[Supplied information]
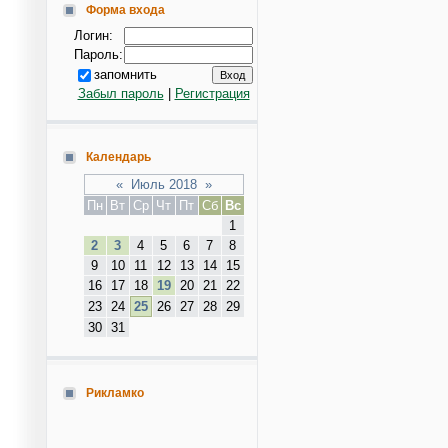
Форма входа
Логин:
Пароль:
запомнить
Забыл пароль
|
Регистрация
Календарь
«
Июль 2018
»
Пн
Вт
Ср
Чт
Пт
Сб
Вс
1
2
3
4
5
6
7
8
9
10
11
12
13
14
15
16
17
18
19
20
21
22
23
24
25
26
27
28
29
30
31
Рикламко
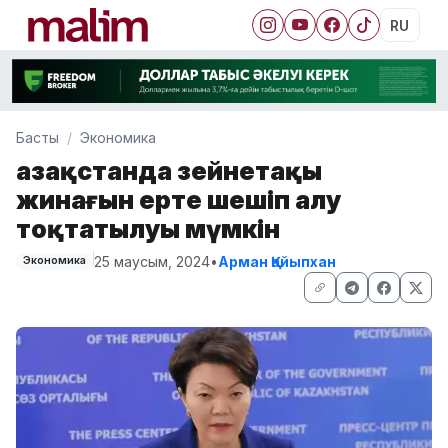
RU
Басты
Экономика
Қазақстанда зейнетақы
жинағын ерте шешіп алу
тоқтатылуы мүмкін
25 маусым, 2024
•
Арман Қайыпхан
Экономика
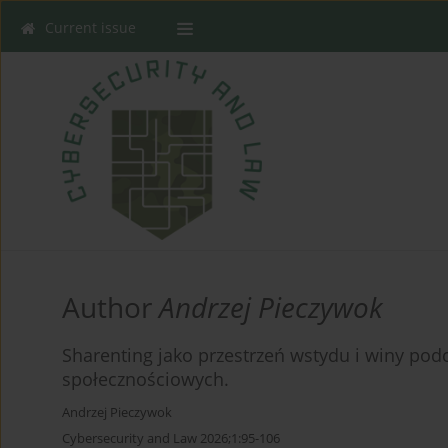
Current issue
Author
Andrzej Pieczywok
Sharenting jako przestrzeń wstydu i winy po
społecznościowych.
Andrzej Pieczywok
Cybersecurity and Law 2026;1:95-106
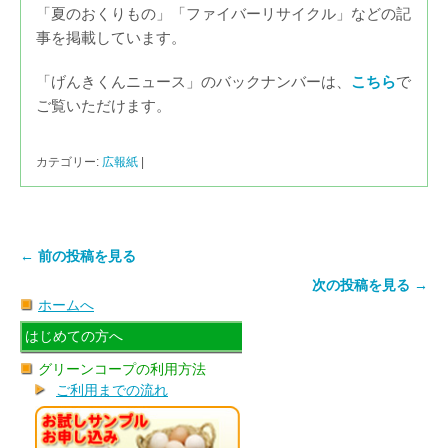
「夏のおくりもの」「ファイバーリサイクル」などの記
事を掲載しています。
「げんきくんニュース」のバックナンバーは、
こちら
で
ご覧いただけます。
カテゴリー:
広報紙
|
← 前の投稿を見る
次の投稿を見る →
ホームへ
はじめての方へ
グリーンコープの利用方法
ご利用までの流れ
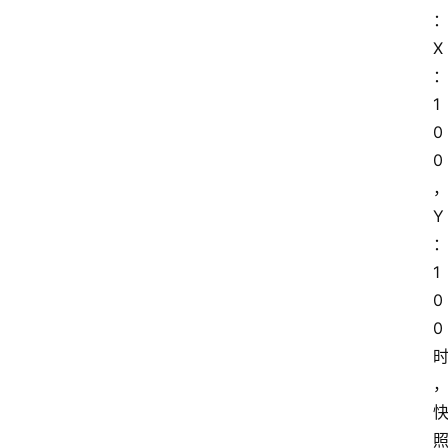
X
1
0
0
Y
首
页
1
0
0
P
M
问
答
吧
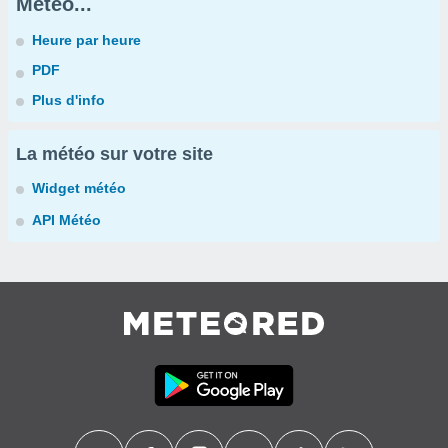
Météo...
Heure par heure
PDF
Plus d'info
La météo sur votre site
Widget météo
API Météo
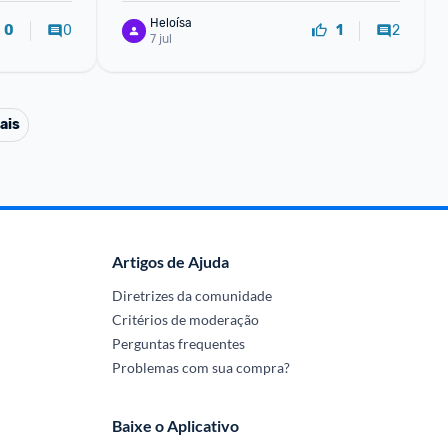
Heloísa
0
2
0
1
7 jul
ais
Artigos de Ajuda
Diretrizes da comunidade
Critérios de moderação
Perguntas frequentes
Problemas com sua compra?
Baixe o Aplicativo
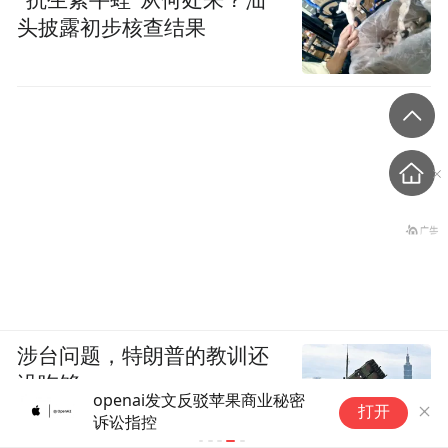
头披露初步核查结果
涉台问题，特朗普的教训还
没吃够
openai发文反驳苹果商业秘密
打开
诉讼指控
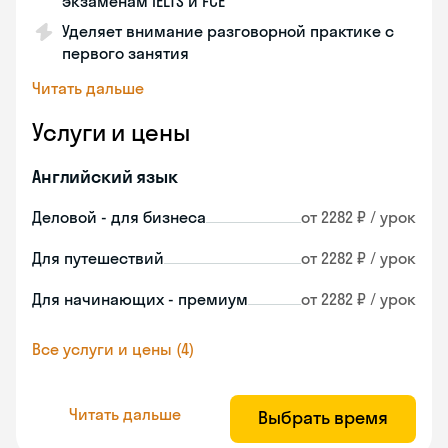
экзаменам IELTS и FCE
Уделяет внимание разговорной практике с
первого занятия
Читать дальше
Услуги и цены
Английский язык
Деловой - для бизнеса
от 2282 ₽ / урок
Для путешествий
от 2282 ₽ / урок
Для начинающих - премиум
от 2282 ₽ / урок
Все услуги и цены (4)
Читать дальше
Выбрать время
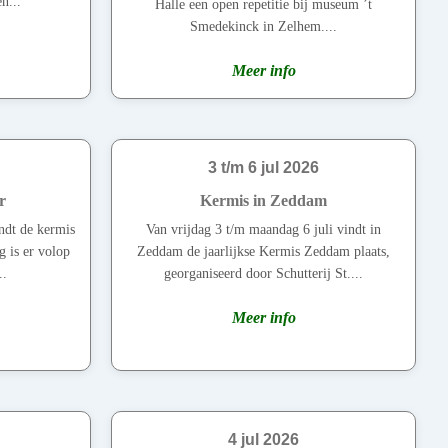
n...
Halle een open repetitie bij museum ’t
Smedekinck in Zelhem....
Meer info
3 t/m 6 jul 2026
r
Kermis in Zeddam
indt de kermis
Van vrijdag 3 t/m maandag 6 juli vindt in
g is er volop
Zeddam de jaarlijkse Kermis Zeddam plaats,
..
georganiseerd door Schutterij St....
Meer info
4 jul 2026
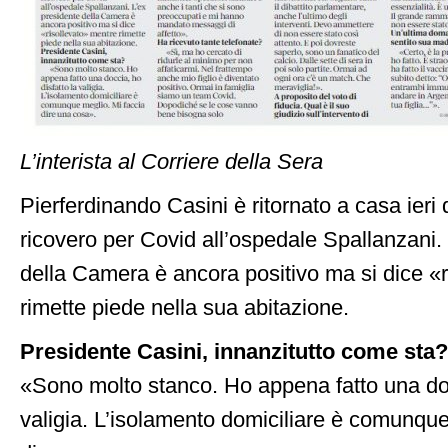
L’interista al Corriere della Sera
Pierferdinando Casini è ritornato a casa ieri
ricovero per Covid all’ospedale Spallanzani.
della Camera è ancora positivo ma si dice «
rimette piede nella sua abitazione.
Presidente Casini, innanzitutto come sta?
«Sono molto stanco. Ho appena fatto una doc
valigia. L’isolamento domiciliare è comunque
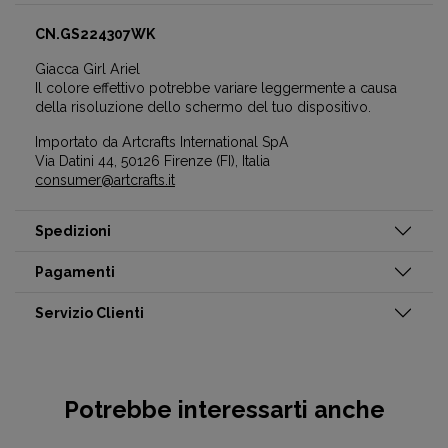
CN.GS224307WK
Giacca Girl Ariel
Il colore effettivo potrebbe variare leggermente a causa
della risoluzione dello schermo del tuo dispositivo.
Importato da Artcrafts International SpA
Via Datini 44, 50126 Firenze (FI), Italia
consumer@artcrafts.it
Spedizioni
Pagamenti
Servizio Clienti
Potrebbe interessarti anche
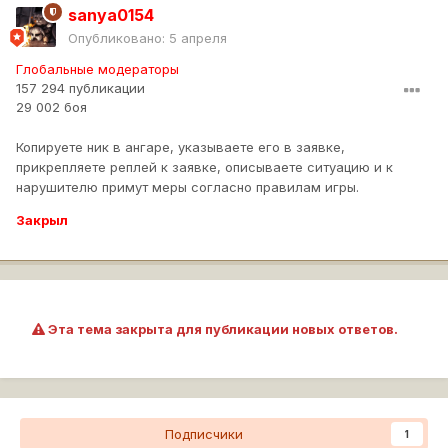
sanya0154
Опубликовано:
5 апреля
Глобальные модераторы
157 294 публикации
29 002 боя
Копируете ник в ангаре, указываете его в заявке,
прикрепляете реплей к заявке, описываете ситуацию и к
нарушителю примут меры согласно правилам игры.
Закрыл
Эта тема закрыта для публикации новых ответов.
Подписчики
1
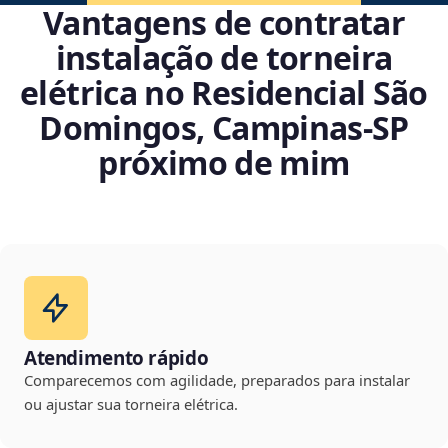
Vantagens de contratar
instalação de torneira
elétrica no Residencial São
Domingos, Campinas‑SP
próximo de mim
Atendimento rápido
Comparecemos com agilidade, preparados para instalar
ou ajustar sua torneira elétrica.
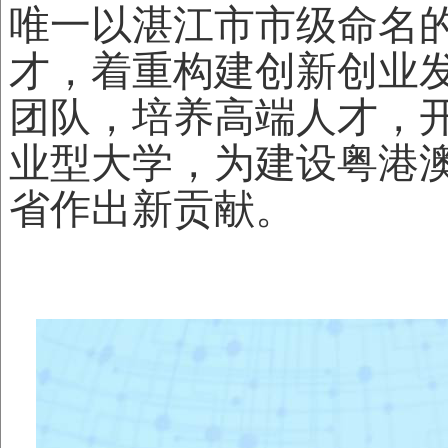
唯一以湛江市市级命名
才，着重构建创新创业
团队，培养高端人才，
业型大学，为建设粤港
省作出新贡献。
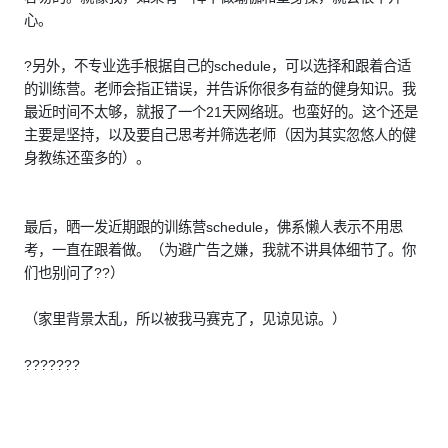
心。
?另外，不专业选手根据自己的schedule，可以选择和跟着合适
的训练营。老师会指正错误，并告诉你很多有益的健身知识。我
最近时间不太够，就报了一个21天网络班。也蛮好的。这个还是
主要是坚持，以及要自己思考并筛选老师（因为其实忽悠人的健
身教练还蛮多的）。
最后，晒一发近期跟的训练营schedule，佛系懒人表示不用思
考，一直在跟着做。（为避广告之嫌，我就不讲具体细节了。你
们也别问了??）
（家里背景太乱，所以被我马赛克了，见谅见谅。）
???????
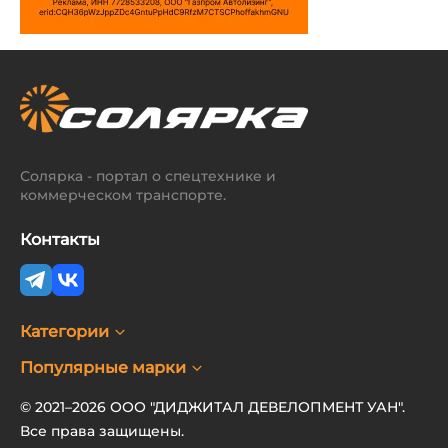
Солярка - портал о спецтехнике и
коммерческом транспорте.
Контакты
Категории
Популярные марки
© 2021–2026 ООО "ДИДЖИТАЛ ДЕВЕЛОПМЕНТ УАН".
Все права защищены.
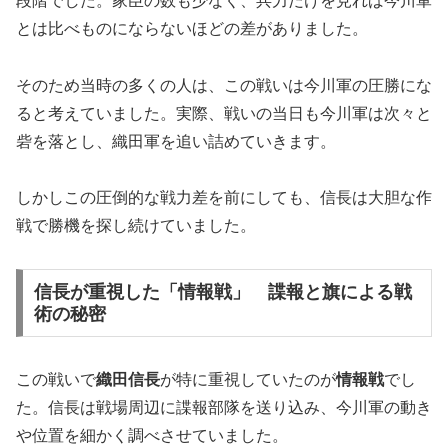
段階でした。家臣の数も少なく、兵力だけを見れば今川軍
とは比べものにならないほどの差がありました。
そのため当時の多くの人は、この戦いは今川軍の圧勝にな
ると考えていました。実際、戦いの当日も今川軍は次々と
砦を落とし、織田軍を追い詰めていきます。
しかしこの圧倒的な戦力差を前にしても、信長は大胆な作
戦で勝機を探し続けていました。
信長が重視した「情報戦」 諜報と旗による戦
術の秘密
この戦いで
織田信長
が特に重視していたのが
情報戦
でし
た。信長は戦場周辺に諜報部隊を送り込み、今川軍の動き
や位置を細かく調べさせていました。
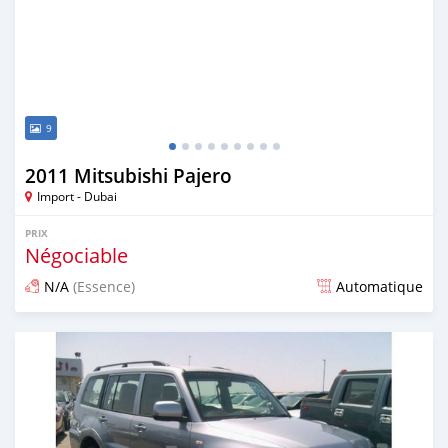
9
2011 Mitsubishi Pajero
Import - Dubai
PRIX
Négociable
N/A
(Essence)
Automatique
Publié il y a plus de 6 ans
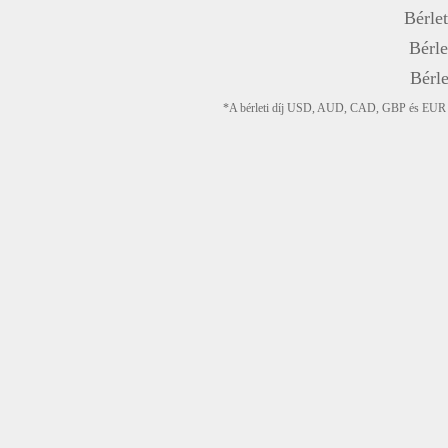
Bérlet
Bérle
Bérle
*A bérleti díj USD, AUD, CAD, GBP és EUR devi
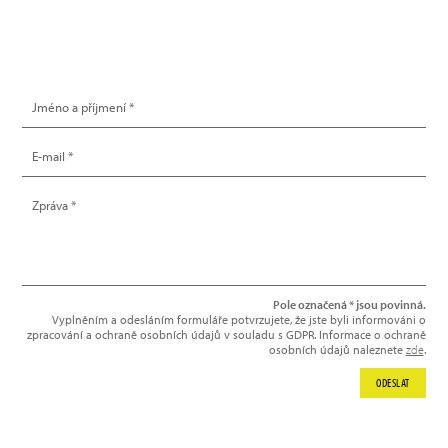
NAPIŠTE NÁM
Pole označená * jsou povinná.
Vyplněním a odesláním formuláře potvrzujete, že jste byli informováni o
zpracování a ochraně osobních údajů v souladu s GDPR. Informace o ochraně
osobních údajů naleznete
zde
.
ODESLAT
NEWSLETTER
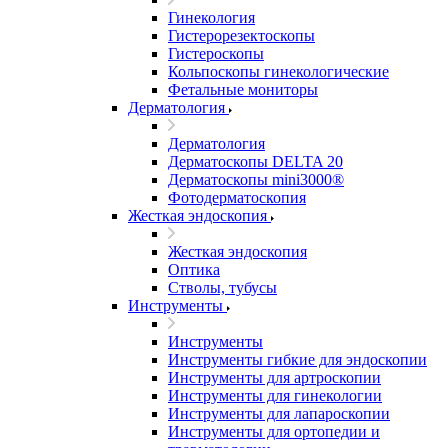
Гинекология
Гистерорезектоскопы
Гистероскопы
Кольпоскопы гинекологические
Фетальные мониторы
Дерматология
Дерматология
Дерматоскопы DELTA 20
Дерматоскопы mini3000®
Фотодерматоскопия
Жесткая эндоскопия
Жесткая эндоскопия
Оптика
Стволы, тубусы
Инструменты
Инструменты
Инструменты гибкие для эндоскопии
Инструменты для артроскопии
Инструменты для гинекологии
Инструменты для лапароскопии
Инструменты для ортопедии и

[Work task]
Verbatim copy with pictures excluded: write out the records above in full.

[Answer]
Форма входа
Логин:
Пароль:
запомнить
Забыл пароль
|
Регистрация
Календарь
«
Июль 2018
»
Пн
Вт
Ср
Чт
Пт
Сб
Вс
1
2
3
4
5
6
7
8
9
10
11
12
13
14
15
16
17
18
19
20
21
22
23
24
25
26
27
28
29
30
31
Рикламко
RU
Басты
Экономика
Қазақстанда зейнетақы
жинағын ерте шешіп алу
тоқтатылуы мүмкін
25 маусым, 2024
•
Арман Қайыпхан
Экономика
Current issue
Author
Andrzej Pieczywok
Sharenting jako przestrzeń wstydu i winy po
społecznościowych.
Andrzej Pieczywok
Cybersecurity and Law 2026;1:95-106
「夏のおくりもの」「ファイバーリサイクル」などの記
事を掲載しています。
「げんきくんニュース」のバックナンバーは、
こちら
で
ご覧いただけます。
カテゴリー:
広報紙
|
← 前の投稿を見る
次の投稿を見る →
ホームへ
はじめての方へ
グリーンコープの利用方法
ご利用までの流れ
X
1
0
0
Y
首
页
1
0
0
P
M
问
答
吧
Météo...
Heure par heure
PDF
Plus d'info
La météo sur votre site
Widget météo
API Météo
Heloísa
0
2
0
1
7 jul
ais
Artigos de Ajuda
Diretrizes da comunidade
Critérios de moderação
Perguntas frequentes
Problemas com sua compra?
Baixe o Aplicativo
头披露初步核查结果
涉台问题，特朗普的教训还
没吃够
openai发文反驳苹果商业秘密
打开
诉讼指控
экзаменам IELTS и FCE
Уделяет внимание разговорной практике с
первого занятия
Читать дальше
Услуги и цены
Английский язык
Деловой - для бизнеса
от 2282 ₽ / урок
Для путешествий
от 2282 ₽ / урок
Для начинающих - премиум
от 2282 ₽ / урок
Все услуги и цены (4)
Читать дальше
Выбрать время
n...
Halle een open repetitie bij museum ’t
Smedekinck in Zelhem....
Meer info
3 t/m 6 jul 2026
r
Kermis in Zeddam
indt de kermis
Van vrijdag 3 t/m maandag 6 juli vindt in
g is er volop
Zeddam de jaarlijkse Kermis Zeddam plaats,
..
georganiseerd door Schutterij St....
Meer info
4 jul 2026
L’interista al Corriere della Sera
Pierferdinando Casini è ritornato a casa ieri
ricovero per Covid all’ospedale Spallanzani.
della Camera è ancora positivo ma si dice «
rimette piede nella sua abitazione.
Presidente Casini, innanzitutto come sta?
«Sono molto stanco. Ho appena fatto una doc
valigia. L’isolamento domiciliare è comunque
CN.GS224307WK
Giacca Girl Ariel
Il colore effettivo potrebbe variare leggermente a causa
della risoluzione dello schermo del tuo dispositivo.
Importato da Artcrafts International SpA
Via Datini 44, 50126 Firenze (FI), Italia
consumer@artcrafts.it
Spedizioni
Pagamenti
Servizio Clienti
Potrebbe interessarti anche
sanya0154
Опубликовано:
5 апреля
Глобальные модераторы
157 294 публикации
29 002 боя
Копируете ник в ангаре, указываете его в заявке,
прикрепляете реплей к заявке, описываете ситуацию и к
нарушителю примут меры согласно правилам игры.
Закрыл
Эта тема закрыта для публикации новых ответов.
Подписчики
1
Vantagens de contratar
instalação de torneira
elétrica no Residencial São
Domingos, Campinas‑SP
próximo de mim
Atendimento rápido
Comparecemos com agilidade, preparados para instalar
ou ajustar sua torneira elétrica.
唯一以湛江市市级命名
才，着重构建创新创业
团队，培养高端人才，
业型大学，为建设粤港
省作出新贡献。
心。
?另外，不专业选手根据自己的schedule，可以选择和跟着合适
的训练营。老师会指正错误，并告诉你很多有益的健身知识。我
最近时间不太够，就报了一个21天网络班。也蛮好的。这个还是
主要是坚持，以及要自己思考并筛选老师（因为其实忽悠人的健
身教练还蛮多的）。
最后，晒一发近期跟的训练营schedule，佛系懒人表示不用思
考，一直在跟着做。（为避广告之嫌，我就不讲具体细节了。你
们也别问了??）
（家里背景太乱，所以被我马赛克了，见谅见谅。）
???????
Солярка - портал о спецтехнике и
коммерческом транспорте.
Контакты
Категории
Популярные марки
© 2021–2026 ООО "ДИДЖИТАЛ ДЕВЕЛОПМЕНТ УАН".
Все права защищены.
段階でした。家臣の数も少なく、兵力だけを見れば今川軍
とは比べものにならないほどの差がありました。
そのため当時の多くの人は、この戦いは今川軍の圧勝にな
ると考えていました。実際、戦いの当日も今川軍は次々と
砦を落とし、織田軍を追い詰めていきます。
しかしこの圧倒的な戦力差を前にしても、信長は大胆な作
戦で勝機を探し続けていました。
信長が重視した「情報戦」 諜報と旗による戦
術の秘密
この戦いで
織田信長
が特に重視していたのが
情報戦
でし
た。信長は戦場周辺に諜報部隊を送り込み、今川軍の動き
や位置を細かく調べさせていました。
9
2011 Mitsubishi Pajero
Import - Dubai
PRIX
Négociable
N/A
(Essence)
Automatique
Publié il y a plus de 6 ans
Bérlet
Bérle
Bérle
*A bérleti díj USD, AUD, CAD, GBP és EUR devi
NAPIŠTE NÁM
Pole označená * jsou povinná.
Vyplněním a odesláním formuláře potvrzujete, že jste byli informováni o
zpracování a ochraně osobních údajů v souladu s GDPR. Informace o ochraně
osobních údajů naleznete
zde
.
ODESLAT
NEWSLETTER
Гинекология
Гистерорезектоскопы
Гистероскопы
Кольпоскопы гинекологические
Фетальные мониторы
Дерматология
Дерматология
Дерматоскопы DELTA 20
Дерматоскопы mini3000®
Фотодерматоскопия
Жесткая эндоскопия
Жесткая эндоскопия
Оптика
Стволы, тубусы
Инструменты
Инструменты
Инструменты гибкие для эндоскопии
Инструменты для артроскопии
Инструменты для гинекологии
Инструменты для лапароскопии
Инструменты для ортопедии и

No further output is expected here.